Anyway, I felt sure you guys would appreciate about how it feels when profs (tdocs, attny's, whatever) seem to not really get it and disappoint us in their lack of knowledge and efforts--- until, it seems, they see it in one of their children. HHMM. What a difference in attitude and effort I see in this attny. now. Maybe we shouldn't be looking for credentials- maybe we should be looking for those with difficult child's themselves...

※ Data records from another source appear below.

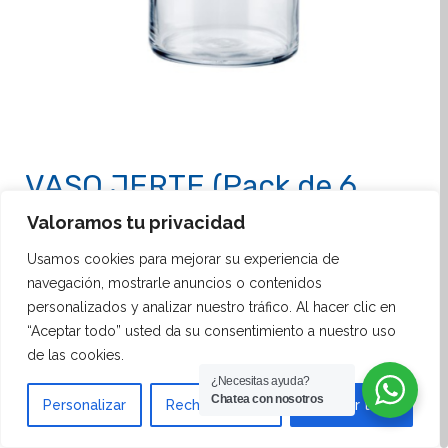
VASO JERTE (Pack de 6
Unidades)
Valoramos tu privacidad
Usamos cookies para mejorar su experiencia de
El
Vaso Jerte
es una elección excelente para
navegación, mostrarle anuncios o contenidos
establecimientos de hostelería que buscan
personalizados y analizar nuestro tráfico. Al hacer clic en
combinar funcionalidad y estilo en el servicio de
“Aceptar todo” usted da su consentimiento a nuestro uso
bebidas. Disponible en un pack de 6 unidades y con
de las cookies.
capacidades de 50 cl y 62 cl, estos vasos están
¿Necesitas ayuda?
Chatea con nosotros
Personalizar
Rechazar todo
Aceptar todo
diseñados para ofrecer versatilidad en el servicio de
una amplia variedad de bebidas, desde refrescos y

SSHEWW!! Finally got all that out! Now, if difficult child actually can get in the shower...
 

Steely

Active Member
Just to answer one of your questions. Trileptal is a mood stab, not an AP. When a person takes an AP the side effects can include a "dystonic" reaction (although quite rare) - this is a reaction involving the muscles of the body - as in sustained muscle contractions causing twisting and repetitive movements or abnormal postures.

Again, it is just something to consider when looking into an AP, but many of our difficult children have had to take them. I would not rule that choice out. I would, however, caution against d/cing any medications without him being admitted to a psychiatric hospital. He just sounds too unstable.
 

klmno

Active Member
Steely, psychiatric hospital might never be a viable option for difficult child again as long as we live in this state. Unless it is under the worst condition- where courts send him and it would have to be out of state. I can't get difficult child there myself now, he is too big and wise on it. I'd have to have him TDO'd and court wouldn't send him- they would lock him in detention- and then if he acted clearly insane in detention (clear to those running the place- not clearly manic to me), he would have to be sent out of state. GAL had SS call all these places last year and of course they tell them all his charges and no facility in this state will take him. You would think he had committed a mass murder. I know it was bad and wrong- it was that he set a brush fire. Arson, period, no facility here will take him.
Unless, ss just said that to get him released back to me because they had checked me out and found that I was a fit mother but wanted judge and gal to know they had looked into things as requested. i don't know. I need to have a conversation with psychiatrist about all this- what to do if XXX happens stuff, without difficult child being in the room.
 

gcvmom

Here we go again!
This is what happened when difficult child 2 had his dystonic reaction to Zyprexa:
  • lower jaw jutting sideways and very difficult to bring back to center, painful.
  • head twisting back and to one side.
  • involuntary upward gaze.
  • drooling.
  • tongue thrusting.
  • sensation of throat and tongue swelling and difficulty breathing.
  • grimacing.
I was surprised to learn that certain nausea medications and antidepressants can also cause this reaction in some people.